Black History Month 2024: First Class- Ch. 10 Bolling, NOT Brown

This year for Black History Month we’ll review chapter by chapter Alison Stewart’s First Class: The Legacy of Dunbar, America’s First Black Public High School. This is more Truxton Circle related then this blog’s previous annual looks at Shaw resident and founder of Negro History Week (later Black history month) Dr. Carter G. Woodson’s Mis-Education of the Negro. As Dunbar High School is located in Truxton Circle currently taking up all of Square 554.

Most are familiar with Brown v. Board of Education. It is the US Supreme Court case cited and credited with desegregating American schools. What most don’t realize (because history seems to be a drive by affair where you briefly are told of a topic and then immediately run off to the next in the chronology) that Brown v. Board was made of 5 cases, a DC case being one of them. That DC case was Bolling v. Sharpe.

The note that a M St/Dunbar graduate, Charles Houston, was on the legal team seems unimportant. What the chapter does is give a sense of what public education was like for African American students in the 1950s. The previous chapters gave it for the 1940s and earlier. Both Dunbar and Armstrong were overcrowded in 1948, as well as the other Black high schools in the city.
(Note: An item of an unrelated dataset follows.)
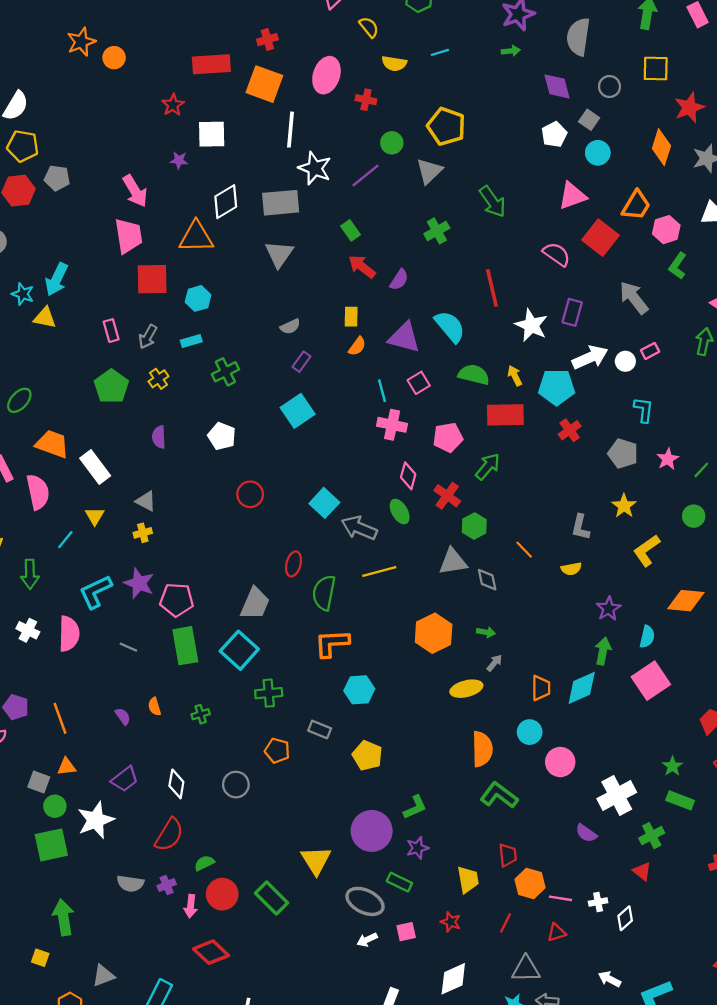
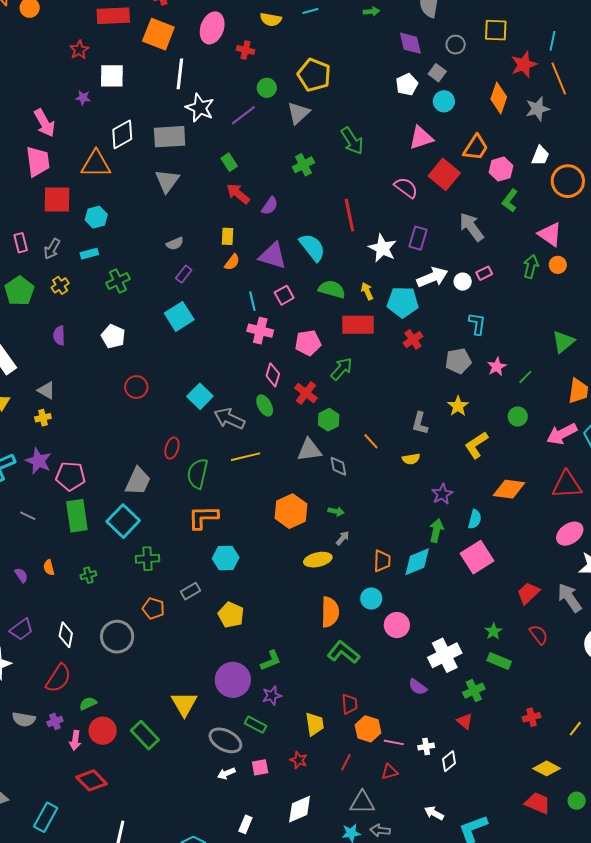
gray pentagon: (623, 454) -> (458, 361), turned -30
gray rectangle: (320, 729) -> (190, 591), turned -54
gray circle: (236, 785) -> (117, 637), size x1.4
Armstrong High School March 1942
Farm Security Administration – Office of War Information photograph collection (Library of Congress)- Armstrong High 1942.

May 17, 1954 the US Supreme Court made their decision on Brown v. Board and that year the District began a slow roll to desegregate starting at the elementary level. Of course, there was fighting. At least in the book, adults in positions of influence fighting about how the desegregation was going and planned.

I’m going to detour from the book to make a note. In the neighborhood had a smattering of white families in the 1950 census and by 1960, they’re gone. Doing the WSIC 1950 sell off series, I know why. It wasn’t because of school desegregation that had the families moving out. It was that those households were renters and their landlord WSIC decided to sell, specifically to Black buyers. Just looking at the census demographics and knowing about desegregation, it’s no great leap to assume that the change was due to the schools. Okay, back to the book.

“By 1957, Superintendent Hobart Corning declared, “Desegregation id complete.” But he then added this: “Desegregation is the moving about of people and things, Integration is a much longer process depending the creation of a community.”” So what does this mean for Dunbar, a school dedicated to Black academic excellence? Well it was the beginning of the end of that tradition and that culture.

Those fighting hard for desegregation weren’t thinking about Dunbar and what would come of its teachers and prospective students.  Dunbar was on its way to becoming just a neighborhood school.